I get them too, K, and they're awful. I hear my doctor say over and over and over that, "Becky, there's something wrong with your baby's head." And then sometimes it's Amelia and sometimes it's my friend's baby. The one that just died of the same thing Mimi had.
I wish I had anything to say, but I can't imagine reliving that over and over again. I'm so sorry, K, I'm so sorry.
Fuck, man.
I get them too, K, and they're awful. I hear my doctor say over and over and over that, "Becky, there's something wrong with your baby's head." And then sometimes it's Amelia and sometimes it's my friend's baby. The one that just died of the same thing Mimi had.
I wish I had anything to say, but I can't imagine reliving that over and over again. I'm so sorry, K, I'm so sorry.
Fuck, man.
I don't know what to tell you, other than I am sorry. On one hand, I can't imagine being in that room with you and on the other hand, I can imagine it very well. I live in constant fear, and I haven't had any experience like yours with Cason. I hope that with time the flashbacks go away. I used to get them while pregnant with Denis of the day Hannah died and my therapist told me to live in the present. Don't look back and don't look forward. Just live in the present. It's alot easier said than done.
I so damn freaking hear you. I have become the paranoid mom I used to snicker at. I keep thinking she's only on loan. ((hugs))
I am so sorry for this. It truly sounds like a form of PTSD. I hope you can find ways as CLC says of living in the present.
OK, I'm no dr, but I agree with Which Box -- sounds like PTSD to me. There's a PTSD treatment called EMDR that my IF counsellor used to use (not on me) that she swore helped a lot people. You may want to look into that. (((hugs)))

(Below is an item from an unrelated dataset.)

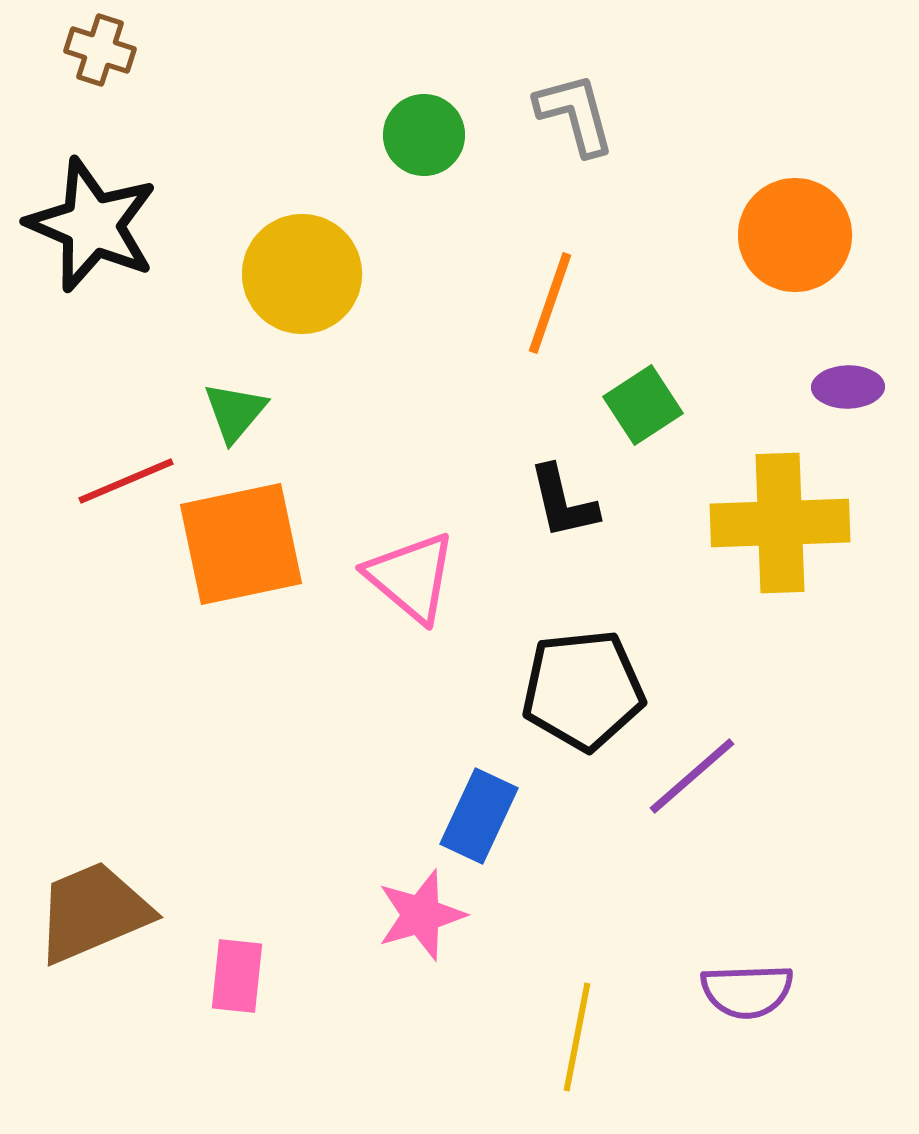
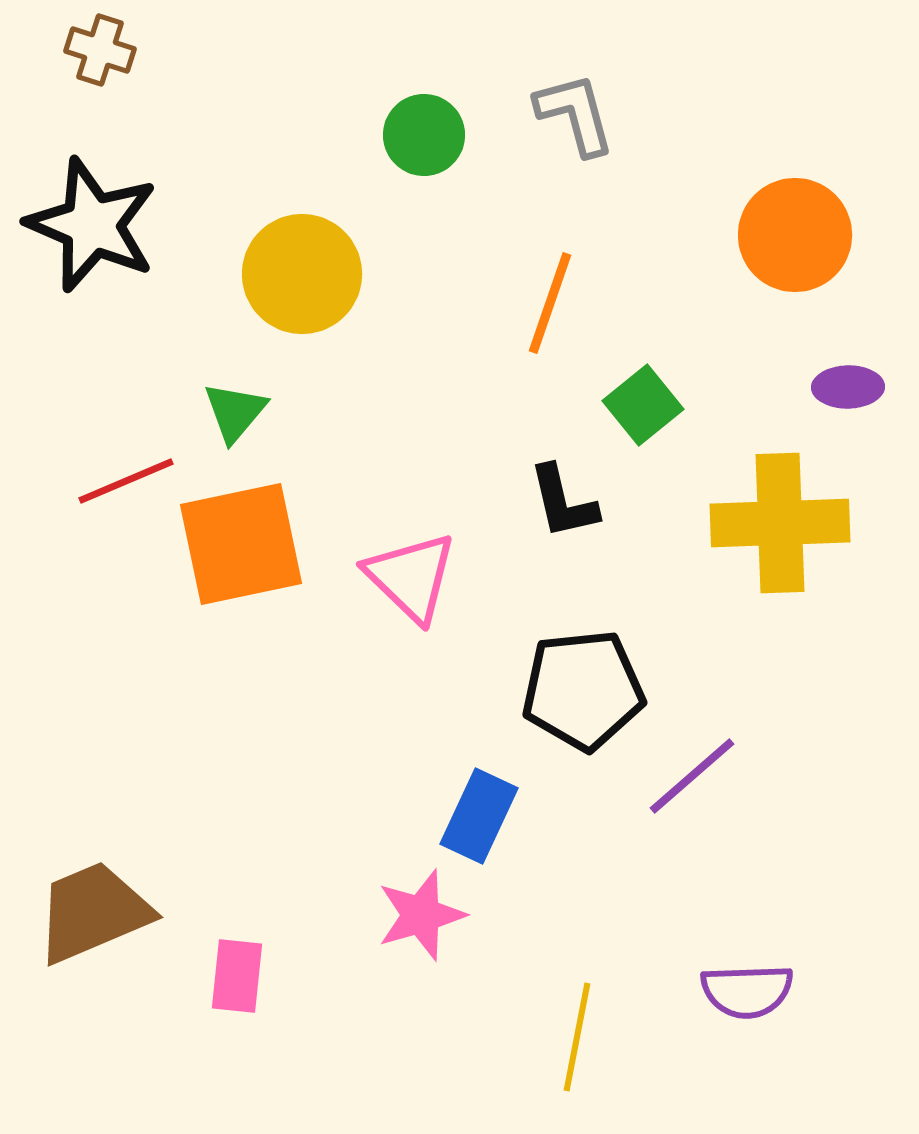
green square: rotated 6 degrees counterclockwise
pink triangle: rotated 4 degrees clockwise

Just catching up. I am so sorry you have to live with this fear. As if having buried one child wasn't enough, but to have come so close again. Just not fair.
Thinking of you guys.
xo
I am trying to catch up these days (sadly it's going v slowly), so I am way late to this. Just wanted to say that I am very sorry you are living with this. But also that I too immediately thought "PTSD." A friend of mine who studied military guys with PTSD once explained to me some of the key criteria for PTSD, particularly the part where you seem to function ok and can describe the precipitating event, but can't control how/when memories trigger and what they do to you. So yeah, sounds a little similar here. Do you have a professional you trust with whom you can speak about this?
oh, just reading, I've got that tightening chest & throat feeling.
The flashbacks hurt. But the pain's worth respecting, even if the bloody things do seem a little opportunistic at times. I find myself tripping over mine way too often, and they've all ended with bent/battered/cracked kid so far. Not the same. But oh, that moment when they shove their way into the moment at hand, and shut down reality just long enough to cut.
I can only nod in chorus here: something so painful is well worth some help. PTSD or otherwise, a good, worthy-of-trust professional could really help.
As much as this is not what you want to hear sometimes time just takes time. For me, what helped was writing about things and trying to process everything.
I hope things get better for you soon.